Uh.. yeah. I think you missed the point.
Open gaming has nothing to do with actually playing the game at all. Open Gaming has to do with publishing the game without reinventing the wheel and having the ability to improve the game. For example, I'm publishing a module with a big bad wizard in it. I think that the bad wizard would be all that more bad if he hand one of the spells from Relics and Rituals (somehow that doesn't sound right) so using the Open Gaming I can use that spell. On a bigger front, many people are waiting eagerly for the Psionics handbook to make it to the SRD because it looks like it would make for a perfect spell system in other Genres.

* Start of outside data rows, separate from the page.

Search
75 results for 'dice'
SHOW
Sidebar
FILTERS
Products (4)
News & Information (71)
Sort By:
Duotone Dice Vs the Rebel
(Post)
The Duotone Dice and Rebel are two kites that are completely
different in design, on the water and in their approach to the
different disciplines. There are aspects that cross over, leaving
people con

Open Gaming at it's heart means more people will need the player's handbook in order to play games made by 3rd party companies and more people will play d20. With more people playing d20 it will be easier to introduce new players to different games without them having to learn totally new rules. And the more people who find it easy to play the more people you will get playing RPGs in general which helps the whole industry and D&D being the industry leader, anything that helps the industry helps them.